Anyone who knows me, even those who don't like whisky, are aware of my slightly irrational love for Lagavulin. So I'll try to be objective, but you've been warned. Thanks to @Nozinan for the reviewed sample.
Lagavulin 8, 200th Anniversary Edition. Bottled at 48% ABV. The bottle whence came the sample was opened November 17, 2016, gassed after each use, decanted into a smaller bottle May 20, 2017, and the sample poured for me on April 18, 2018. There seems to be mixed information on added colour and chill-filtration. There are no statements about it on the box, but the 48% ABV usually means a whisky hasn't been chill-filtered and Ralfy seems convinced that this is bottled at natural colour.

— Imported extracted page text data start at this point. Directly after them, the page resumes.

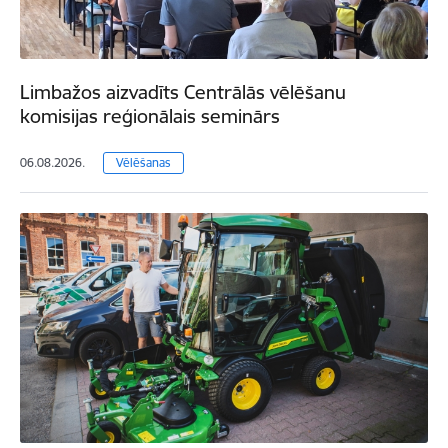
Limbažos aizvadīts Centrālās vēlēšanu
komisijas reģionālais seminārs
06.08.2026.
Vēlēšanas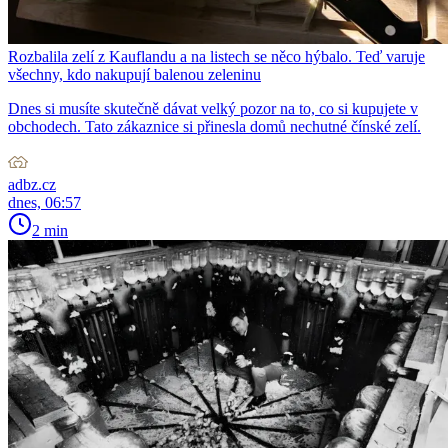
Rozbalila zelí z Kauflandu a na listech se něco hýbalo. Teď varuje
všechny, kdo nakupují balenou zeleninu
Dnes si musíte skutečně dávat velký pozor na to, co si kupujete v
obchodech. Tato zákaznice si přinesla domů nechutné čínské zelí.
adbz.cz
dnes, 06:57
2 min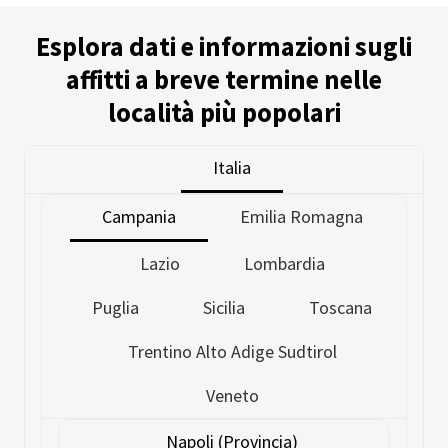
Esplora dati e informazioni sugli
affitti a breve termine nelle
località più popolari
Italia
Campania
Emilia Romagna
Lazio
Lombardia
Puglia
Sicilia
Toscana
Trentino Alto Adige Sudtirol
Veneto
Napoli (Provincia)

I can neither confirm nor deny one way or the other, and I'm too lazy to Google it.
- Nose (undiluted): tarry ropes, wood smoke and brine, quite vegetal (seaweed), surprisingly fruity with lemons and limes coming through, a hint of caramelized sugar with a bit of eucalyptus at the tail end. Very pleasant nose. Much brighter than the 12 or 16 year bottlings.
- Palate (undiluted): richer than expected, not at all "hot" for 48% ABV, toffee leads the way but is bowled over by peat smoke, then black pepper with some fruity notes (peaches and apricots) appear, developing cereal notes (barley) near the end.

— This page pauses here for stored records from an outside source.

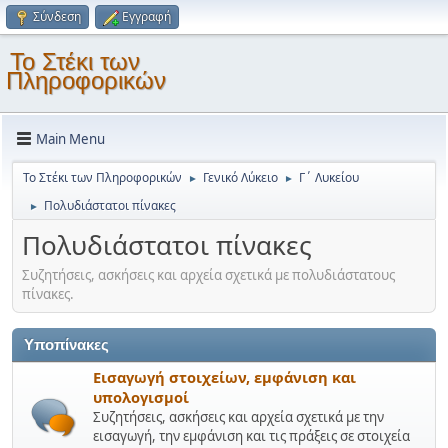
Σύνδεση
Εγγραφή
Το Στέκι των
Πληροφορικών
Main Menu
Το Στέκι των Πληροφορικών
Γενικό Λύκειο
Γ΄ Λυκείου
►
►
Πολυδιάστατοι πίνακες
►
Πολυδιάστατοι πίνακες
Συζητήσεις, ασκήσεις και αρχεία σχετικά με πολυδιάστατους
πίνακες.
Υποπίνακες
Εισαγωγή στοιχείων, εμφάνιση και
υπολογισμοί
Συζητήσεις, ασκήσεις και αρχεία σχετικά με την
εισαγωγή, την εμφάνιση και τις πράξεις σε στοιχεία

- Finish: fairly long, candied ginger and floral honey at first, then a bit sour and fruity, green apples, green (white) grapes and charred lemons, with the wood smoke returning and lingering. Fantastic.

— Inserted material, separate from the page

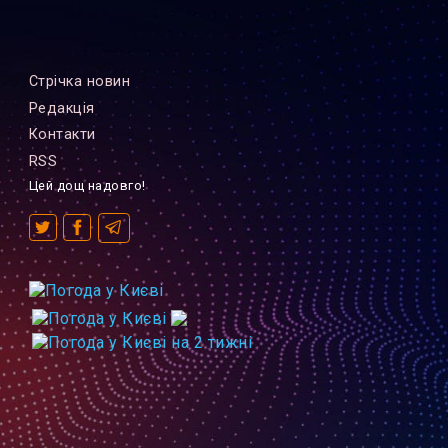
Стрiчка новин
Редакцiя
Контакти
RSS
Цей дощ надовго!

With water added the nose initially becomes brighter. Iodine, brine, and the charred lemons take the lead. The smoke is still there and it doesn't yield. The nose develops more sweetness with water, and the eucalyptus all but disappears. Ten minutes after adding water, a sweetened black tea aroma is present. Water doesn't negatively affect the arrival on the palate either, but it does bring the pepper notes to the forefront. A bit of hot and sweet together. The order of flavours on the finish changes a bit with water added. Campfire ash lead the way, but is overtaken by peaches and apricots drizzled with honey. Smoky, fruity and sweet. An absolute treat with or without water.
There isn't a lot of "low end depth" to this whisky. It is smoky, but also very bright, sweet, and fruity, whereas Laphroaig Quarter Cask has a much deeper flavour but lacks the high end brightness of Lagavulin 8. I think an equal mix of the two might make the perfect young Islay whisky, yet Lagavulin 8 remains fantastic on its own.
I need to get a bottle of this stuff.
Awesome review. I had some the other night, but just a taste, and not enough to give a full review. What I did take away was that the 8 is a bit harsher on the palate than the 16. I felt it was similar to a younger Laphroaig or Ardbeg, in that the edges were still there.
@mhock66 What surprised me the most about the Lag 8 was how much the sweetness became increasingly prominent as the whisky sat in the glass and opened up. I’m curious to see if there’s a major difference between the standard release and the 200th anniversary edition.